START Data records
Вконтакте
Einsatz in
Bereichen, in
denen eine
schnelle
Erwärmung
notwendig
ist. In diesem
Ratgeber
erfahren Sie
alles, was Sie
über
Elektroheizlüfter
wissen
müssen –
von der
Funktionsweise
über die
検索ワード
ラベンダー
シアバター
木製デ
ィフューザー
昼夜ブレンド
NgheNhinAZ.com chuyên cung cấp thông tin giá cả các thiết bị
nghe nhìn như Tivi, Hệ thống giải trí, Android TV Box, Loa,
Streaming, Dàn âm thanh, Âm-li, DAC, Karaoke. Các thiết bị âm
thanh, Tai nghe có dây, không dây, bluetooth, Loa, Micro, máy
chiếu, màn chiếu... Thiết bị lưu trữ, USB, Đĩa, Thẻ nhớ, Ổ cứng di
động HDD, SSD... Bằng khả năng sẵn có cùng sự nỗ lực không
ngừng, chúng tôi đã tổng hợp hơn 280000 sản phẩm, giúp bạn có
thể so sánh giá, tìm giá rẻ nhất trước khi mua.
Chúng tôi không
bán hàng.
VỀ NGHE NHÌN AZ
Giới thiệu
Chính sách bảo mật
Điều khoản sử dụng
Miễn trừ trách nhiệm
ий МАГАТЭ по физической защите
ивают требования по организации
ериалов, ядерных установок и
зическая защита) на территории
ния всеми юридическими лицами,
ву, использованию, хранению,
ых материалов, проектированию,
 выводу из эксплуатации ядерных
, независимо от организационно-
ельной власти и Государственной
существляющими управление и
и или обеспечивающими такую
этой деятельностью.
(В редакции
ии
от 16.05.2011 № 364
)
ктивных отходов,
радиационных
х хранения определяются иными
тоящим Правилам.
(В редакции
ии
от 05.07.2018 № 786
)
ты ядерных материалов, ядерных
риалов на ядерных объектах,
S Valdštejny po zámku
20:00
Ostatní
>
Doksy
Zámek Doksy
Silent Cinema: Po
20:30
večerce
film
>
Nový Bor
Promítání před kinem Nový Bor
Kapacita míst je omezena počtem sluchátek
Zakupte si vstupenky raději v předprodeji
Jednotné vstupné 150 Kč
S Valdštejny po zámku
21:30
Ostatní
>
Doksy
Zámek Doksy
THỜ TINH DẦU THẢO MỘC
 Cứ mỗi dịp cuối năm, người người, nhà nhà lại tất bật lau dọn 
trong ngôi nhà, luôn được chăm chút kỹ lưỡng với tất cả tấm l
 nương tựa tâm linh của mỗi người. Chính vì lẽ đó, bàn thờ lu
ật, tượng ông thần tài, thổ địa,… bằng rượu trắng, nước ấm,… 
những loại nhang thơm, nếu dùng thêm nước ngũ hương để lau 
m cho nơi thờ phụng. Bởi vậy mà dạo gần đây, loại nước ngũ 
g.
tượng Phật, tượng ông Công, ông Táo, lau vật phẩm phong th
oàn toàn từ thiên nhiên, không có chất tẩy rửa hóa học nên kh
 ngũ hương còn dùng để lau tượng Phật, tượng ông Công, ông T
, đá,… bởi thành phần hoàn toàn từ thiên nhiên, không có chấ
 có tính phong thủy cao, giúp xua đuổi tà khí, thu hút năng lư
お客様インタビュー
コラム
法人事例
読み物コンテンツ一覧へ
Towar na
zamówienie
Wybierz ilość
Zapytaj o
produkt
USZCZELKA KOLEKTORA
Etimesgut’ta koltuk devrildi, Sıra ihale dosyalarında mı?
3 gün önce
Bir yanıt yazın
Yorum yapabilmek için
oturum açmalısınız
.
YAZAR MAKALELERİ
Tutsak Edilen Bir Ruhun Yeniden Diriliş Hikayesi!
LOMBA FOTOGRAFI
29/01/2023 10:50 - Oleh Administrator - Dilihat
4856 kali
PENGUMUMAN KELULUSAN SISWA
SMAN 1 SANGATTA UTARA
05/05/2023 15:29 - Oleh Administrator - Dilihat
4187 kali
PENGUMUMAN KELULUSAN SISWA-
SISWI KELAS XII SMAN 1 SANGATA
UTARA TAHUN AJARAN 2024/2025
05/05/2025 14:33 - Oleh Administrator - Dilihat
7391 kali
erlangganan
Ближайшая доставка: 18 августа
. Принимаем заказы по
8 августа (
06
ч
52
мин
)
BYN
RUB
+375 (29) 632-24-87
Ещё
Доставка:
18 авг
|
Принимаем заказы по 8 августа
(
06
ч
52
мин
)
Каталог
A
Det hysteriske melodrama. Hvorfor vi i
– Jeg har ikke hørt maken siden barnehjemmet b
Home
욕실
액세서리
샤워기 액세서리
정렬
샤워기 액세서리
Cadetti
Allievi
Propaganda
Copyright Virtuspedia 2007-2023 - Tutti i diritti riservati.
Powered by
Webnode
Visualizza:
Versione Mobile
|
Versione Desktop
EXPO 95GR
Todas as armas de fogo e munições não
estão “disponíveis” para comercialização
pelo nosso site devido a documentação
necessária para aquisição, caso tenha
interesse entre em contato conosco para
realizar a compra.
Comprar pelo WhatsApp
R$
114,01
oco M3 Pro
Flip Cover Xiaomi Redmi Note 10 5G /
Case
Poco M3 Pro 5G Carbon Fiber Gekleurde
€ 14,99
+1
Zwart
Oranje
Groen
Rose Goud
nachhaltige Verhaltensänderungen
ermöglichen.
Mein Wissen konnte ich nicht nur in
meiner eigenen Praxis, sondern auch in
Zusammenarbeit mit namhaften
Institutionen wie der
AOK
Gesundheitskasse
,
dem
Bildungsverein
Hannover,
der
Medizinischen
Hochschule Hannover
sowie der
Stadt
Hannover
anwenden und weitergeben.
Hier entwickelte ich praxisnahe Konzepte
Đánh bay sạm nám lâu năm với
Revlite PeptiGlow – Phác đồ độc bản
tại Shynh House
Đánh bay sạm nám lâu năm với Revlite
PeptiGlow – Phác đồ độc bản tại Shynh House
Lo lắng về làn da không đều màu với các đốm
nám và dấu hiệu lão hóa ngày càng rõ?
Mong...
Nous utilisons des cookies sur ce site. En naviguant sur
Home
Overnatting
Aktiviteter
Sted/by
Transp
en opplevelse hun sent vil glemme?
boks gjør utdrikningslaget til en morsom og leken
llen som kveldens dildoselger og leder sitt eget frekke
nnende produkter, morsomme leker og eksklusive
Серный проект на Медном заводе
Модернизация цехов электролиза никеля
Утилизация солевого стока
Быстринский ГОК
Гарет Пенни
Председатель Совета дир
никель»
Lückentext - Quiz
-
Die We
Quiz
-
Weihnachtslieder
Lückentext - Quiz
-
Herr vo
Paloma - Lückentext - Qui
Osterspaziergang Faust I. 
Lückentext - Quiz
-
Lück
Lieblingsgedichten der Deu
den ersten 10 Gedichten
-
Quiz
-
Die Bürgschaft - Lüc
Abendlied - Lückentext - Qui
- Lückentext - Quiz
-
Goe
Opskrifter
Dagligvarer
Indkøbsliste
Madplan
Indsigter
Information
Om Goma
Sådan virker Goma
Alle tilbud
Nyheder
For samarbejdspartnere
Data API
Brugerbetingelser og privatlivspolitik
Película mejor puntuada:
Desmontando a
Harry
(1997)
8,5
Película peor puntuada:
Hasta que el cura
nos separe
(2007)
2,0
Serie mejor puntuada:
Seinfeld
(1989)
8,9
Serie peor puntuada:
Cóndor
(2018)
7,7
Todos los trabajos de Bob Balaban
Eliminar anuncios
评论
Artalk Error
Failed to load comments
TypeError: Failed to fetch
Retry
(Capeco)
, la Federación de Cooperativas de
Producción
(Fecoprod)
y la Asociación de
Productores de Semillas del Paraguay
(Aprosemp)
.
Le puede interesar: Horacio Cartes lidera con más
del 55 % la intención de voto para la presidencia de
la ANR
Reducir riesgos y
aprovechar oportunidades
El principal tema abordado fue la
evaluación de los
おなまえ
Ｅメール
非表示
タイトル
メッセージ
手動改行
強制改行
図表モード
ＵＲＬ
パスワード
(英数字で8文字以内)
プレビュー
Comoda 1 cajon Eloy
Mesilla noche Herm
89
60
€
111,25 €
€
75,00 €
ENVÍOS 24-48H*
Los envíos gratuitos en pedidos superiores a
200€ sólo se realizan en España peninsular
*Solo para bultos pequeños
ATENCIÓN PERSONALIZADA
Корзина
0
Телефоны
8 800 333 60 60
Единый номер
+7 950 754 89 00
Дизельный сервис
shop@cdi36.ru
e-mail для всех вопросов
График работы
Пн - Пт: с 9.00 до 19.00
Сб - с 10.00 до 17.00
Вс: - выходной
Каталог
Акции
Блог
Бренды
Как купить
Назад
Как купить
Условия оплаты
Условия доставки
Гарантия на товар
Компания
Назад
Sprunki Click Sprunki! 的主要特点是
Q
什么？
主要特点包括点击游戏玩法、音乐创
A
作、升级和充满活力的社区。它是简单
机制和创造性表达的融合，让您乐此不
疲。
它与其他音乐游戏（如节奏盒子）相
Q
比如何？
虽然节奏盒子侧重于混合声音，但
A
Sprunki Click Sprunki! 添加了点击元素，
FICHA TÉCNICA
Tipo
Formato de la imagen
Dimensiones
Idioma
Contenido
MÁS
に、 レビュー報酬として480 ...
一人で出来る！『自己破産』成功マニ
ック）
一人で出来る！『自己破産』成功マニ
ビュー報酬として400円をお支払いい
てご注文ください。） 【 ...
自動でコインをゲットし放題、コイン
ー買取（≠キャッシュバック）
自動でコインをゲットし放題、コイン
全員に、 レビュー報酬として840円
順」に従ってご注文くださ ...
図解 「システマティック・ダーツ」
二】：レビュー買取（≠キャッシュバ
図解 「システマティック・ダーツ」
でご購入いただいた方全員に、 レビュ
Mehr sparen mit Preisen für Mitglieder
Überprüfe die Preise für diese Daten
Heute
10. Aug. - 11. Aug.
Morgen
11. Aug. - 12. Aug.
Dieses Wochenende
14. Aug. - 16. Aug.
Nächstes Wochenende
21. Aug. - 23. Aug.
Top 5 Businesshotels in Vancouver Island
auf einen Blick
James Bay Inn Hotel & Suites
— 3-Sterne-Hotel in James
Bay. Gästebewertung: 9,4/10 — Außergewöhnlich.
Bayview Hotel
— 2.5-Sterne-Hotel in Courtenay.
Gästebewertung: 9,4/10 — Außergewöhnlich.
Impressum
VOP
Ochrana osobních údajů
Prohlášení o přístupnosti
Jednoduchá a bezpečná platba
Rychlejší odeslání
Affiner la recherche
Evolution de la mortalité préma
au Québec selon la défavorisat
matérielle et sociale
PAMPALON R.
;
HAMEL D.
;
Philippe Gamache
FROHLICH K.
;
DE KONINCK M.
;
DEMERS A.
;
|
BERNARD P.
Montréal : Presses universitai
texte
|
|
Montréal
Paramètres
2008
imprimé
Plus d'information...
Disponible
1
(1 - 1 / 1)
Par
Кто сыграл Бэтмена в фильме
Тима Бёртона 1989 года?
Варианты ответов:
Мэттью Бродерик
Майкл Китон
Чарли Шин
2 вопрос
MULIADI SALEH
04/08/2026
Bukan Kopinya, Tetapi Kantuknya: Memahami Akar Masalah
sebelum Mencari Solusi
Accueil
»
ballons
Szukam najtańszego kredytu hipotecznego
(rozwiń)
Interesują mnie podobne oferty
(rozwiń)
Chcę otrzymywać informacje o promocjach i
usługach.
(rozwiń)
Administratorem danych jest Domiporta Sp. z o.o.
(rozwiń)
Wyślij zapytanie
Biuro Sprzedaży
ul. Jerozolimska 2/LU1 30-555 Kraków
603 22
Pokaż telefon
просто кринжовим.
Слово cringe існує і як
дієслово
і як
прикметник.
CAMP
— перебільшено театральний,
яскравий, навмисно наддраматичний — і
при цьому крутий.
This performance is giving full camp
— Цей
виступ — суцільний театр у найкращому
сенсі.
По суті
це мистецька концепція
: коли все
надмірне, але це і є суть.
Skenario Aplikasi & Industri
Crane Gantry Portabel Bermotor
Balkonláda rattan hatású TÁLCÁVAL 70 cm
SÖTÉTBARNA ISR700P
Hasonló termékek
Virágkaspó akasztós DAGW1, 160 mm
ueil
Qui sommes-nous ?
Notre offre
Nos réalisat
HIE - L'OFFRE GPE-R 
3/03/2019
END Data records
What is being asked: Between the first line of the entries above and the line with "радиационных", both included, copy every line exactly and nothing outside that range.

Problem solution:
Вконтакте
Einsatz in
Bereichen, in
denen eine
schnelle
Erwärmung
notwendig
ist. In diesem
Ratgeber
erfahren Sie
alles, was Sie
über
Elektroheizlüfter
wissen
müssen –
von der
Funktionsweise
über die
検索ワード
ラベンダー
シアバター
木製デ
ィフューザー
昼夜ブレンド
NgheNhinAZ.com chuyên cung cấp thông tin giá cả các thiết bị
nghe nhìn như Tivi, Hệ thống giải trí, Android TV Box, Loa,
Streaming, Dàn âm thanh, Âm-li, DAC, Karaoke. Các thiết bị âm
thanh, Tai nghe có dây, không dây, bluetooth, Loa, Micro, máy
chiếu, màn chiếu... Thiết bị lưu trữ, USB, Đĩa, Thẻ nhớ, Ổ cứng di
động HDD, SSD... Bằng khả năng sẵn có cùng sự nỗ lực không
ngừng, chúng tôi đã tổng hợp hơn 280000 sản phẩm, giúp bạn có
thể so sánh giá, tìm giá rẻ nhất trước khi mua.
Chúng tôi không
bán hàng.
VỀ NGHE NHÌN AZ
Giới thiệu
Chính sách bảo mật
Điều khoản sử dụng
Miễn trừ trách nhiệm
ий МАГАТЭ по физической защите
ивают требования по организации
ериалов, ядерных установок и
зическая защита) на территории
ния всеми юридическими лицами,
ву, использованию, хранению,
ых материалов, проектированию,
 выводу из эксплуатации ядерных
, независимо от организационно-
ельной власти и Государственной
существляющими управление и
и или обеспечивающими такую
этой деятельностью.
(В редакции
ии
от 16.05.2011 № 364
)
ктивных отходов,
радиационных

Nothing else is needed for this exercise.